Two fibers pump stdout and stderr into the file line-by-line.
The HTTP server reads the file directly for SSE streaming - no in-memory fan-out. This keeps the scheduler simple; the downside is that tail-follow on a live run is not yet implemented (the SSE stream sends the current file contents then an end event).

Storage

src/cronlord/db.cr opens SQLite with journal_mode=WAL, synchronous=NORMAL, busy_timeout=5000, and foreign_keys=true. The only external dependency is crystal-lang/crystal-sqlite3.

Migrations are numbered SQL files under db/migrations/. A schema_migrations table records which ones have been applied. The runner strips line comments so trailing -- comments inside statements don’t split them, and splits on top-level semicolons.

Schema at a glance

jobs - scheduling config (21 columns incl. executor, labels_json, args/env JSON blobs).
runs - one row per execution; status, exit_code, log_path, trigger, error, attempt, plus worker_id, lease_expires_at, heartbeat_at for remote runs.
audit - append-only; at, actor, action, target, meta_json.
workers - registered remote workers (id, name, secret_hash, labels_json, last_seen).
tokens - API tokens (schema stub; the admin token is still env/toml).
schema_migrations - version tracking.

HTTP server

src/cronlord/server.cr. Kemal for routing, ECR for views. The server class holds the Config and the Scheduler so routes can call scheduler.kick or scheduler.trigger_now.
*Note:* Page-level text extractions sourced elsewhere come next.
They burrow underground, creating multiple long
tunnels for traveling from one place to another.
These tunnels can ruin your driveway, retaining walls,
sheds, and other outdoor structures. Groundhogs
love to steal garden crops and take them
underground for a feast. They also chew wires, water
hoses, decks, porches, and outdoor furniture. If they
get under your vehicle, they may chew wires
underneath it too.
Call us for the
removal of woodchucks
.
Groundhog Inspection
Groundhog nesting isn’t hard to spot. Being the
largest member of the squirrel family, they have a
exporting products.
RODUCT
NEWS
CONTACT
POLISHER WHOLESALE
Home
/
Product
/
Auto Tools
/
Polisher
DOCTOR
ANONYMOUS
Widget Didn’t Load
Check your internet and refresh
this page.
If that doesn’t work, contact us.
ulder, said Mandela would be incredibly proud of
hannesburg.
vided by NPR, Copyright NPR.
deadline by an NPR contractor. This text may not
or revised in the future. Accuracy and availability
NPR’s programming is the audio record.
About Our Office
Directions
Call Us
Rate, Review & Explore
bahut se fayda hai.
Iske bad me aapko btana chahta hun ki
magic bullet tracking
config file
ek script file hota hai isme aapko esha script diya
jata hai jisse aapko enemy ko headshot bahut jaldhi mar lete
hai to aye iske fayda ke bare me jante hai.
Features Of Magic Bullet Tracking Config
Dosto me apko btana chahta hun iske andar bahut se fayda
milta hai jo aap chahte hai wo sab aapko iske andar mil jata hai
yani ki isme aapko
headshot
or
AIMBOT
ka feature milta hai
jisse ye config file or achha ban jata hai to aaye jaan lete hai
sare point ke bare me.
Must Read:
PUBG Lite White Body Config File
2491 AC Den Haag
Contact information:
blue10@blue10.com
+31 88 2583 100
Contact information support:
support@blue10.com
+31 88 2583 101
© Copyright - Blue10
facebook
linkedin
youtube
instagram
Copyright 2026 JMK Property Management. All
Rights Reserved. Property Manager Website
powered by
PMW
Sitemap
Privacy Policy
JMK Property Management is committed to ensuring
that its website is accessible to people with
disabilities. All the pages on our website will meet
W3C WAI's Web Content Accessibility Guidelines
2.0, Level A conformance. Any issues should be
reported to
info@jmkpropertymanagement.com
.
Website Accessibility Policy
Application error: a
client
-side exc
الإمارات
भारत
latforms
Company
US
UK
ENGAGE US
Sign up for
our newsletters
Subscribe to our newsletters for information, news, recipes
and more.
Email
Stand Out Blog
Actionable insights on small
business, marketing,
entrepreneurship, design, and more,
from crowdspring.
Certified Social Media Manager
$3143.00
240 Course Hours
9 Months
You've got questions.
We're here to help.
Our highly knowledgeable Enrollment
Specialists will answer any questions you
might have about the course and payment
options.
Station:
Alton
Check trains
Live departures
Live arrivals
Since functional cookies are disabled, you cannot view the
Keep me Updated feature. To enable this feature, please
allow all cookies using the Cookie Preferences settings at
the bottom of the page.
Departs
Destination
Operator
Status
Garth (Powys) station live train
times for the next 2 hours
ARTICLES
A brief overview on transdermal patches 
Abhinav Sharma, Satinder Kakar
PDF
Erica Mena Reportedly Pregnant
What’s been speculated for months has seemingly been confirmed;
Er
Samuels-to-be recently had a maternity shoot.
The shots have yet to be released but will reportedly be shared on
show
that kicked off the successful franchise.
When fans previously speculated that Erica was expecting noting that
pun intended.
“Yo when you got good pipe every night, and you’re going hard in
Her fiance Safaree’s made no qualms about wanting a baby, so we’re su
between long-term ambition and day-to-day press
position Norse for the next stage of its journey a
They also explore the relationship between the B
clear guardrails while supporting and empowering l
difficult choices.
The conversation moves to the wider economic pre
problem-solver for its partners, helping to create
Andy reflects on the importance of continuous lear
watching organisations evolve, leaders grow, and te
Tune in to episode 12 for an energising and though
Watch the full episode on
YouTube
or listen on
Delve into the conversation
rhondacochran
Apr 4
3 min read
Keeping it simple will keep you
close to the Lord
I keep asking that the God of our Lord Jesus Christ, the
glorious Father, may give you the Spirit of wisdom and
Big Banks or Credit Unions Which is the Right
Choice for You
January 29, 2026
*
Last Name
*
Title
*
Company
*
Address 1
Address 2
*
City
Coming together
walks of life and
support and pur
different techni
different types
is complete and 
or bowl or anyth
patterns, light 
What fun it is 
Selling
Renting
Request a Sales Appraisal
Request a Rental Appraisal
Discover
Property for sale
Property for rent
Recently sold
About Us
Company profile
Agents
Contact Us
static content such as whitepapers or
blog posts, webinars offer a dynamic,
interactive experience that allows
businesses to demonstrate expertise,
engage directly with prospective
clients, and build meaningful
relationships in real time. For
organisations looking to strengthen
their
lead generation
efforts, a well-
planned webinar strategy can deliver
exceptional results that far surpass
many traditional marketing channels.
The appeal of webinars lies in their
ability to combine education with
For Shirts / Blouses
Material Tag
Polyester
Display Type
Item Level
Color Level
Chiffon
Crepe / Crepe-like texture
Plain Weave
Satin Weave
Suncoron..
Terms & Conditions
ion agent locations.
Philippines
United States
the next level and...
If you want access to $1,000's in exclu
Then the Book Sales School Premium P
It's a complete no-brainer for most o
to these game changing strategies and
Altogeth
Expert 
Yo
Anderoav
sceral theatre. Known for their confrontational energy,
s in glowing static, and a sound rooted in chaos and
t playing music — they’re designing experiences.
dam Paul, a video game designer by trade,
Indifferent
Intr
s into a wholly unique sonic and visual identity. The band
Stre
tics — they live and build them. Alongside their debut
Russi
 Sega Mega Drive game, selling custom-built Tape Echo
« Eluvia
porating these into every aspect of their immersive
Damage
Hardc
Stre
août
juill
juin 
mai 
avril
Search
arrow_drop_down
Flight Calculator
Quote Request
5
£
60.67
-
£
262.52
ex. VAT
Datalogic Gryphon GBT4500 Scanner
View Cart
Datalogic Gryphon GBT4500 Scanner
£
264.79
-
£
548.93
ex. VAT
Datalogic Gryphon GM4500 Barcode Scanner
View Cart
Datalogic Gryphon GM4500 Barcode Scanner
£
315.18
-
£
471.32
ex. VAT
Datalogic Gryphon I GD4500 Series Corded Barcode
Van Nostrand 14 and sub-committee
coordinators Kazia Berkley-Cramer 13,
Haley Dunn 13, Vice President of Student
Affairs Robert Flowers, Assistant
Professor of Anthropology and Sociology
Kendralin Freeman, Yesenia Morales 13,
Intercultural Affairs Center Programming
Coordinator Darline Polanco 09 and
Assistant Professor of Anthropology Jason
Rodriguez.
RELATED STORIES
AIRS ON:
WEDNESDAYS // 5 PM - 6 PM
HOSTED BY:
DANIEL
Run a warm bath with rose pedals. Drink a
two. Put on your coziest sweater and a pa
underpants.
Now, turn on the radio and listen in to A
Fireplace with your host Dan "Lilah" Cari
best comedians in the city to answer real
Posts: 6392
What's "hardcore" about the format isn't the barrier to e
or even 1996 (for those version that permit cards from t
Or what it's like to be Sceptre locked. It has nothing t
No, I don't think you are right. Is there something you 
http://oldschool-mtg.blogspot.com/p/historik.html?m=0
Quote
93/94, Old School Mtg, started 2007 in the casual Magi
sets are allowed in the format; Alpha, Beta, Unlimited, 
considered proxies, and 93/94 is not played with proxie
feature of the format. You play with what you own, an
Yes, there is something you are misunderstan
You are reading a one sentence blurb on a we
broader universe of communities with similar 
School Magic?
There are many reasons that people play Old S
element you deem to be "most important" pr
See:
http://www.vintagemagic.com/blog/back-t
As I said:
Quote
Views live under src/cronlord/views/ and are baked into the binary via ECR.render. No build step.

Views

layout.ecr - the dock-window chrome (sidebar + topbar + content).
overview.ecr - 4 KPI cards + “Next fires” + “Recent runs”.
jobs_index.ecr - table of all jobs.
job_edit.ecr - 4-panel editor (Identity, Schedule, Command, Execution) with live cron preview via /api/cron/explain.
runs_index.ecr - filterable run history.
run_show.ecr - single-run detail with SSE log pane.
audit.ecr - audit trail.
settings.ecr - config dump + token info.

CSS is two files: public/css/tokens.css (design tokens) and public/css/base.css (component rules). No build. No framework.

Notifier

src/cronlord/notifier.cr. After mark_finished, the scheduler calls Notifier.deliver(job, run). If the job has args["webhook_url"], the notifier spawns a fiber that POSTs JSON with 3 retries at 2-second intervals and a 5-second per-request timeout. Failures log to stderr and never raise back into the scheduler.

Security surfaces

API: bearer token (env or TOML). No per-user accounts yet.
UI: not authenticated in-process. Reverse-proxy it.
Workers: HMAC-SHA256 with a 60-second skew window. Secrets are stored as SHA-256 hashes; the plaintext is returned once at register. The HMAC key is sha256(plaintext) - the worker hashes the plaintext locally once to derive the same key the server holds, so the server never sees the plaintext after registration.
Job inputs: a shell command can do anything the scheduler’s user can do. Don’t expose the UI to untrusted users. Put it behind Tailscale / your SSO / Cloudflare Access.
HTTP runner: scheme allowlist blocks file:// and non-web protocols; otherwise any URL on the internet is fair game.

Crystal trade-offs

Pros:

Single static binary (thanks to --static --release).
Ruby-ish syntax with C-class throughput. Idle RSS ~15 MB.
Fibers give us “spawn a goroutine” ergonomics without Go’s ecosystem.

Cons (honest):

Smaller library ecosystem. We pay in code we write ourselves rather than npm install.
Compile times are slow for a small project (10-20 s cold). Fine for a release binary, painful for live reload.
Debugging Crystal fibers is less polished than Go. stderr is your friend.

What’s deliberately simple

No React. Server-rendered ECR + htmx + a few dozen lines of JS.
No job queue. The scheduler is the queue.
No database abstraction. Crystal DB shards talks SQLite directly.
No config reload. Edit the TOML and restart; startup is <1 s.

What’s deliberately missing today

Distributed scheduler (one leader, horizontal workers are supported via the lease protocol, but there’s still only one scheduler process).
Per-user accounts.
Built-in TLS. Reverse-proxy it.
Tail-follow on live run logs (the SSE stream delivers the current file then an end event; Kemal -> SSE tail is on the roadmap).